So this is the new incarnation of the FC Test:

The interface is left barren and low-key – as a regular work tool, it doesn’t need any embellishments. The deepest menu element is the New item:

Here you can create a new pattern (a description of a set of files) or a file-list. A file-list differs from a pattern in its being fixed to a definite logical disk. It describes a set of files that are really on the drive, while a pattern…Well, the screenshots below explain themselves:

  

As you may guess, the left screenshot shows a pattern file opened in the Notepad, while the right one contains a file-list. The pattern just says it includes 100 files, 1MB each, but the file-list not only identifies the precise location of the files (the logical disk D), but also calls each file by its name. If you are creating a file-list by scanning a specific folder on the drive, all files in this folder, and all files in the subfolders, will be included into the file-list. The relative path to every file will also be stored in the file-list.

For a fast calculation of the amount of data described by the file-list, it stores the size of each file independently.
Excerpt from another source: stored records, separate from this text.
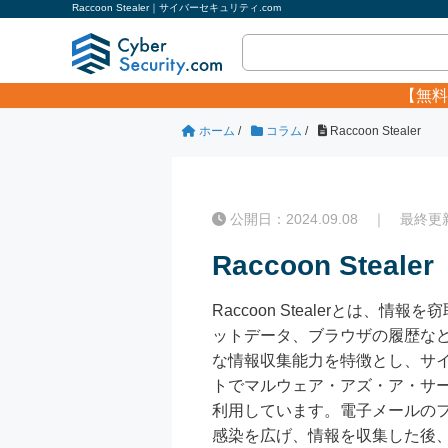
Raccoon Stealer｜サイバーセキュリティ.com
【無料
ホーム
/
コラム
/
Raccoon Stealer
公開日：2024.09.08 ｜ 最終更新日
Raccoon Stealer
Raccoon Stealerとは、情報
ットデータ、ブラウザの履歴など、
な情報収集能力を特徴とし、サ
トでマルウェア・アズ・ア・サー
利用しています。電子メールの
感染を広げ、情報を収集した後、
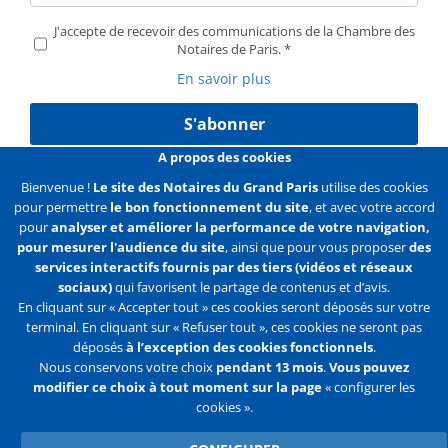
J'accepte de recevoir des communications de la Chambre des
Notaires de Paris.
En savoir plus
S'abonner
A propos des cookies
Bienvenue !
Le site des Notaires du Grand Paris
utilise des cookies
pour permettre
le bon fonctionnement du site
, et avec votre accord
Liens
Mentions légales
Données personnelles
pour
analyser et améliorer la performance de votre navigation,
pour mesurer l'audience du site
, ainsi que pour vous proposer
des
Politique des cookies
Configurer les cookies
services interactifs fournis par des tiers (vidéos et réseaux
sociaux)
qui favorisent le partage de contenus et d’avis.
Liens
Accueil
Contact
Plan du site
En cliquant sur « Accepter tout » ces cookies seront déposés sur votre
terminal. En cliquant sur « Refuser tout », ces cookies ne seront pas
2e
déposés
à l’exception des cookies fonctionnels
.
ligne
Nous conservons votre choix
pendant 13 mois
.
Vous pouvez
modifier ce choix à tout moment sur la page
« configurer les
Flux
Facebook
Youtube
cookies ».
RSS
Twitter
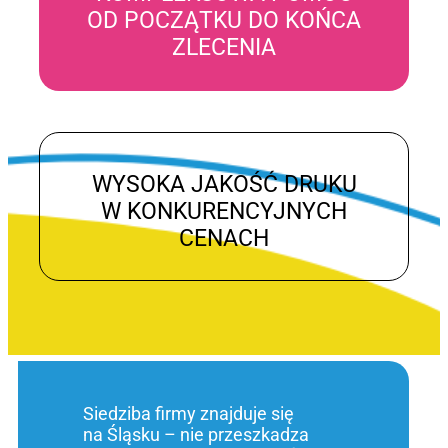
OD POCZĄTKU DO KOŃCA
ZLECENIA
WYSOKA JAKOŚĆ DRUKU
W KONKURENCYJNYCH
CENACH
Siedziba firmy znajduje się
na Śląsku – nie przeszkadza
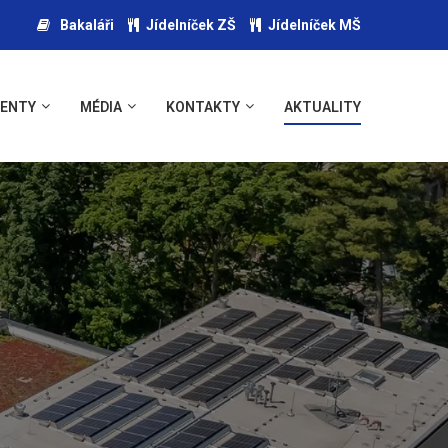
Bakaláři
Jídelníček ZŠ
Jídelníček MŠ
ENTY
MÉDIA
KONTAKTY
AKTUALITY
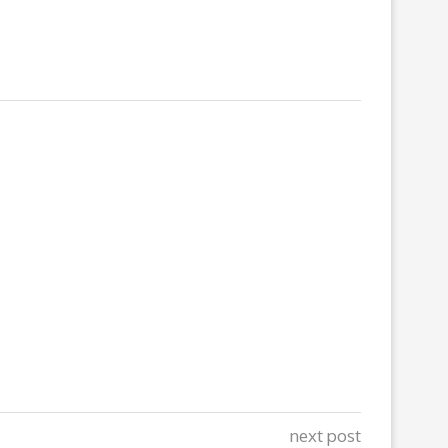
next post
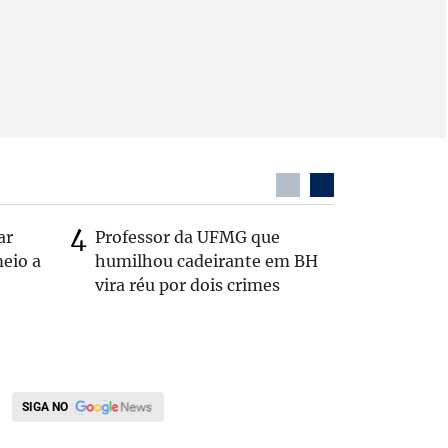
ar
Professor da UFMG que
Casal é 
eio a
humilhou cadeirante em BH
com o c
vira réu por dois crimes
em rodo
SIGA NO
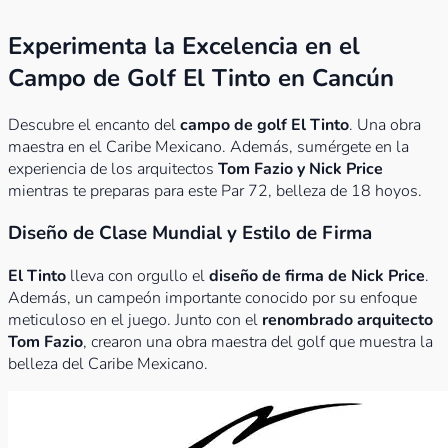
Experimenta la Excelencia en el
Campo de Golf El Tinto en Cancún
Descubre el encanto del
campo de golf El Tinto
. Una obra
maestra en el Caribe Mexicano. Además, sumérgete en la
experiencia de los arquitectos
Tom Fazio y Nick Price
mientras te preparas para este Par 72, belleza de 18 hoyos.
Diseño de Clase Mundial y Estilo de Firma
El Tinto
lleva con orgullo el
diseño de firma de Nick Price
.
Además, un campeón importante conocido por su enfoque
meticuloso en el juego. Junto con el
renombrado arquitecto
Tom Fazio
, crearon una obra maestra del golf que muestra la
belleza del Caribe Mexicano.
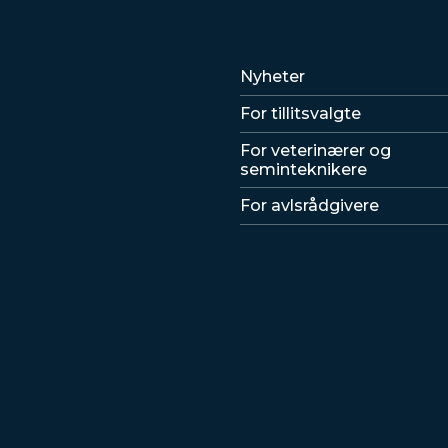
Lenker
Nyheter
For tillitsvalgte
For veterinærer og
seminteknikere
For avlsrådgivere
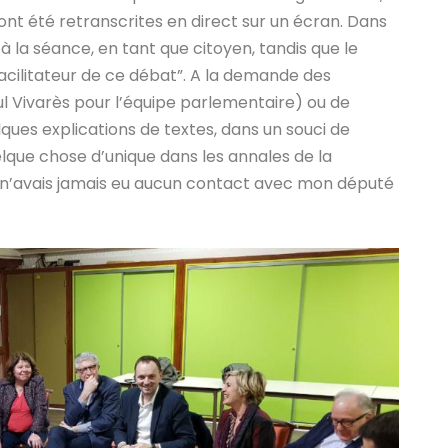
nt été retranscrites en direct sur un écran. Dans
 à la séance, en tant que citoyen, tandis que le
e facilitateur de ce débat”. A la demande des
ul Vivarès pour l’équipe parlementaire) ou de
elques explications de textes, dans un souci de
lque chose d’unique dans les annales de la
 je n’avais jamais eu aucun contact avec mon député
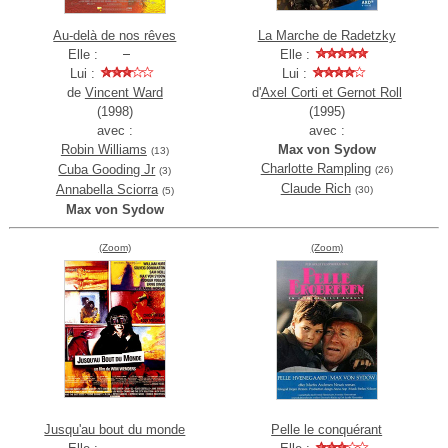
Au-delà de nos rêves
La Marche de Radetzky
Elle :
Elle :
Lui :
Lui :
de
Vincent Ward
d'
Axel Corti et Gernot Roll
(1998)
(1995)
avec :
avec :
Robin Williams
Max von Sydow
(13)
Charlotte Rampling
Cuba Gooding Jr
(26)
(3)
Claude Rich
Annabella Sciorra
(30)
(5)
Max von Sydow
(Zoom)
(Zoom)
Jusqu'au bout du monde
Pelle le conquérant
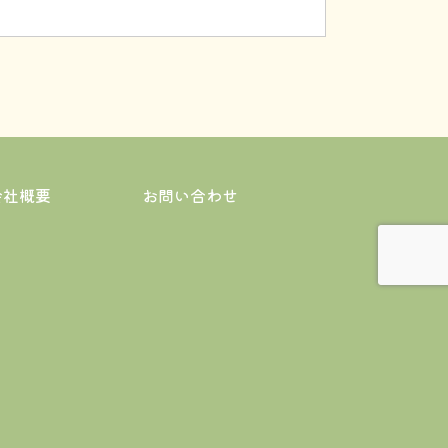
テムの維持と整備、個人情報取扱者への適
利用できる体制の管理に徹します。
人情報をご提供いただく場合があります。
会社概要
お問い合わせ
コン等の端末のCookie情報を、当社自ら
用状況に関する統計分析、広告掲載等に利用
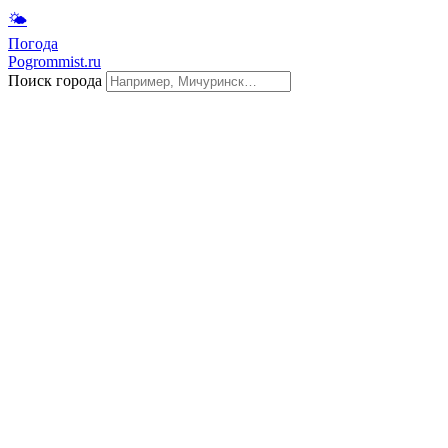
🌤
Погода
Pogrommist.ru
Поиск города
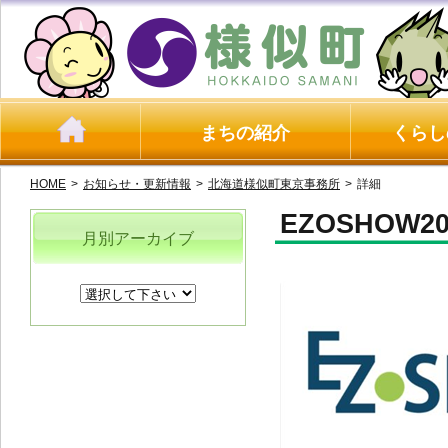
まちの紹介
くらし
HOME
>
お知らせ・更新情報
>
北海道様似町東京事務所
>
詳細
EZOSHOW
月別アーカイブ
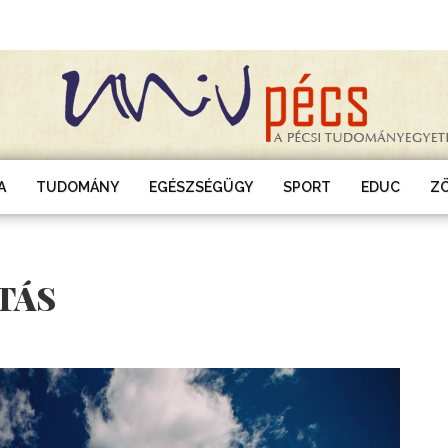
A
TUDOMÁNY
EGÉSZSÉGÜGY
SPORT
EDUC
Z
TÁS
The Open menu item was also redesigned:

Now it offers a file filter for supported file types (i.e. files with .ptn and .fls extensions) and contains icons of quick access to places of a probable location of the desired files.

Now, new to the FC Test, the menu contains the Run Script item.

After choosing this item, you can select a file with an algorithm of the benchmark’s operation and put it in execution. The script is stored in .SPT files. If you use relative file paths, the directory with the script is considered as the current directory. It is also in this directory that the log-file is created (it has the same name as the script plus the .log extension). The script’s progress is recorded in this file in the CSV format.

And that’s how a script may look from the inside:

As you see, we deal with a simplest command processor.

Each command takes one line of the script; blanks at the beginning and the end of the line are ignored. Operands are separated by blanks. If an operand contains a blank, it should be taken into single or double quotes. An operand with single quotes should be taken into double ones and vice versa. Empty lines or lines that start from the “#” symbol are ignored.